Aristotle and Xunzi on the Good Life

Chris Fraser (University of Toronto)

Abstract
Aristotle and Xunzi provide an instructive comparative case study that illustrates why any canonical list of thinkers or texts that takes on an exclusive status is illegitimate, insofar as it excludes from consideration philosophical sources with the potential to broaden our understanding of vital issues. Aristotle and Xunzi present intriguingly different conceptions of the good life. Both see the good life as fulfilling what is distinctive of human life, as attainable only through experience and habituation, and as realizing not merely ethical but aesthetic ideals.
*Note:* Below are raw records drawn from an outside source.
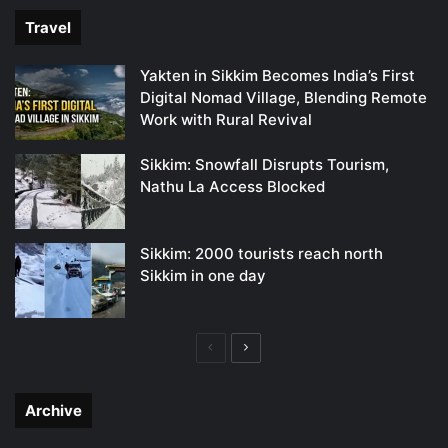
Travel
Yakten in Sikkim Becomes India’s First
Digital Nomad Village, Blending Remote
Work with Rural Revival
Sikkim: Snowfall Disrupts Tourism,
Nathu La Access Blocked
Sikkim: 2000 tourists reach north
Sikkim in one day
Previous
Next
page
page
Archive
Juxtaposing the two highlights the intellectualist, individualist, and realist tendencies in Aristotle’s conception in contrast to the social, cultural, and practical tendencies in Xunzi’s. By moving beyond any narrow canon to consider both approaches, we gain a richer range of resources by which to understand human life.

Speaker
Chris Fraser is Vice-Chancellor Visiting Professor at the Chinese University of Hong Kong and Richard Charles and Esther Yewpick Lee Chair in Chinese Thought and Culture at the University of Toronto. His recent books are Late Classical Chinese Thought (2023), Zhuangzi: Ways of Wandering the Way (forthcoming, 2024), Zhuangzi: An Annotated Translation (forthcoming, 2024), and The Essential Mozi (2020).